Industry giant PLDT Inc. is lobbying for lower regulatory fees to incentivize the expansion in unserved and underserved areas across the country.
In a statement on Tuesday, PLDT and wireless subsidiary Smart Communications said the government needed to implement “affordable and reasonable regulatory” so more investments would be channeled toward building network infrastructure.
This was spurred by a recent hearing on the Open Access in Data Transmission Act hosted by the Senate Economic Planning Office.
“If the goal of this bill is to ensure universal internet or data coverage, it must avoid the trap of not setting out the objective in the law and ensure that data facilities and the much-needed fiber find their way to the unserved and underserved areas,” said Roy Ibay, Smart vice president and head of regulatory affairs.

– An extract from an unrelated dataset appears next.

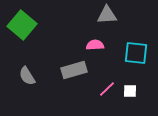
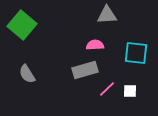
gray rectangle: moved 11 px right
gray semicircle: moved 2 px up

Ibay said they could also expand in areas lacking coverage via the removal of roadblocks and costs imposed by certain local governments, such as tower fees, inspection fees and audit fees.
Smart also wants the national government to begin charging uniform spectrum users fees based on a “per kHz per population.”
This would replace the prevailing wireless broadband formula which, it said, “discourages and punishes deployment of more wireless facilities in using a per station, per kilohertz computation.”
“Last year alone, Smart spent P2.4 billion on fees, which could have been spent on actual physical facilities to improve telecom services,” Ibay said.
PLDT earlier allocated a record full-year capital spending budget of P88 billion up to P92 billion in 2021.
PLDT also recorded a 4-percent growth in core profit last year to P28.1 billion despite the COVID-19 pandemic. Total service revenues during the period hit P171.5 billion, up 9 percent.